If there were ever a bigger Cub fan than Alfons, I'd sure like to know who that might be.
So, it was kind of strange Monday morning, while I was listening to Len Braemer on Chicago's WXRT and he played Steve Goodman's "A Dying Cub Fan's Last Request." That is a very fitting song to remember Alfons by, who took a lot of grief from all the Sox fans at Donovan's Reef in Twin Lakes, Wisconsin. But his devotion never wavered.
Just about every day you could find Al at the bar, sucking down beers and playing that NTN game. And, if there was a Cub game on, woe be the person who tried to change it as it would be the Wrath of Al.
And, there he would be with that blue Cubs jacket. Well, seasonally. If not the Cubs jacket, it would a Bears jacket, his other team.
The words to the song hit home.
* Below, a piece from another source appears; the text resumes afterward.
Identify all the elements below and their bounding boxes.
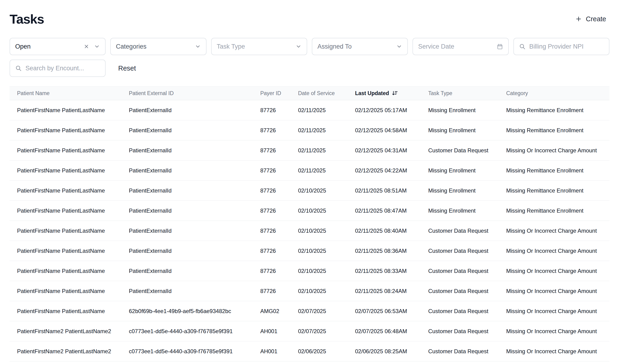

WXRT is celebrating its 40th year of broadcasting Chicago's Finest Rock and going back to one year each weekday and spotlighting it. Monday was 1981. Braemer dedicated the song to Steve's mother, Annette Goodman, who still lives on Chicago's Northwest Side. The song payed at 9:33 AM. It sent shivers down my spine, having learned that Al had just died the day before.
Some of the words that hit home:
"Do the Cubbies still play
In their ivy covered burial ground"
Give me a double header funeral in Wrigley Field
Make six bullpen pitchers carry my coffin
and six groundskeepers clear my path.
Have the umpires bark me out at every base
in all their holy wrath.
It's a beautiful day for a funeral
Hey Ernie let's play two
Build a big fire on home plate out of your Louisville Sluggers baseball bats
and toss my coffin in
Let my ashes blow in the beautiful snow
From the prevailing 30 mile an hour southwest wind.
That Pretty Well Covers It for Ya, Alfons.